Her new book, Against Memoir: Complaints, Confessions, and Criticisms, is a collection of essays and journalistic pieces. I caught up with her over email to talk about all things memoir and motherhood.

What have you done to maintain a space for yourself and your work (writing and otherwise) within motherhood?

I am thankful that I pursued motherhood after having established some sort of career. My writing sort of has its own momentum and I’m used to juggling a million things, so it wasn’t too hard to stay on top of things. I mean, I had already accepted that my workload is too much for one person and inevitably things fall through the cracks, so that helped. But really what makes everything work is that I have a wife who is an amazing, phenomenal partner and parent. She is the one staying home with our son while I hustle and try to make us some money, WHICH IS VERY HARD. But we are super privileged. My wife had a great job before becoming a full-time parent, and as a writer, I benefit from that. As far as actual physical space, if I am doing creative work, I usually have to get out of the actual house, because my son does not understand why I can’t play with him if I’m home. And it’s also too tempting to abandon ship and join him!

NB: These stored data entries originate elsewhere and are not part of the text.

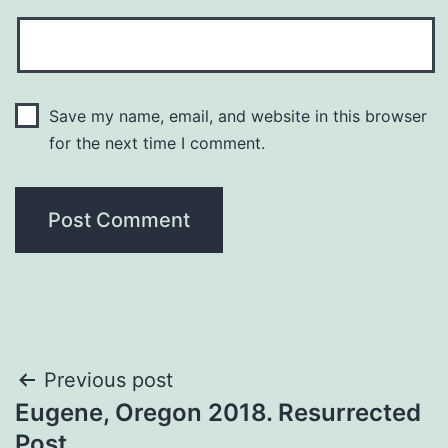
Save my name, email, and website in this browser
for the next time I comment.
Previous post
Eugene, Oregon 2018. Resurrected
Post.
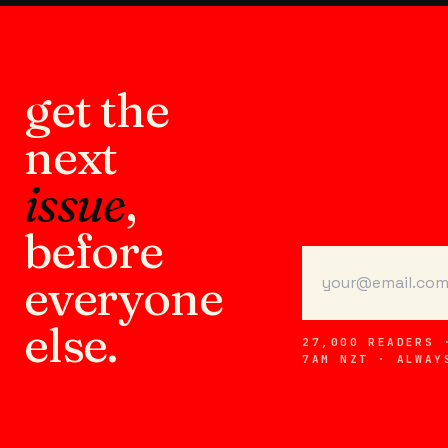
get the
next
issue
,
before
everyone
else.
27,000 READERS 
7AM NZT · ALWAY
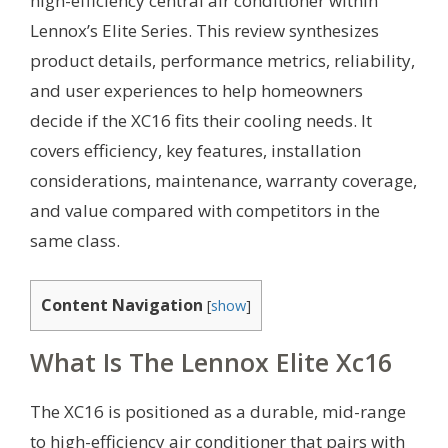
high-efficiency central air conditioner within
Lennox’s Elite Series. This review synthesizes
product details, performance metrics, reliability,
and user experiences to help homeowners
decide if the XC16 fits their cooling needs. It
covers efficiency, key features, installation
considerations, maintenance, warranty coverage,
and value compared with competitors in the
same class.
Content Navigation
[
show
]
What Is The Lennox Elite Xc16
The XC16 is positioned as a durable, mid-range
to high-efficiency air conditioner that pairs with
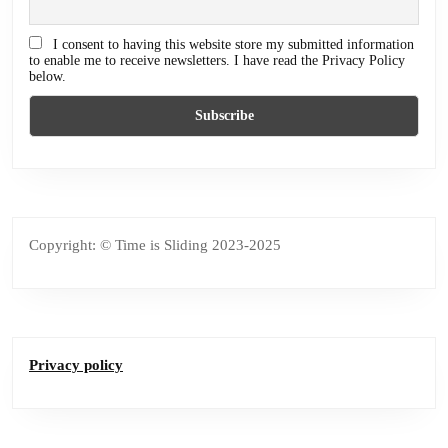
I consent to having this website store my submitted information
to enable me to receive newsletters. I have read the Privacy Policy
below.
Copyright: © Time is Sliding 2023-2025
Privacy policy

There’s a line in your last essay that says, “If I were to write VALENCIA right now, it would be a totally different book… Memoir is like that. It picks up the essence of the moment you wrote it.” That rang really true for me, a nonfiction writer. But it also felt very true about parenthood as well. There are these moments of sheer tedium, but also moments of sheer joy—and complaining about one does not negate the other. (I hope I’m making sense here.) How does being a writer affect your experience of motherhood?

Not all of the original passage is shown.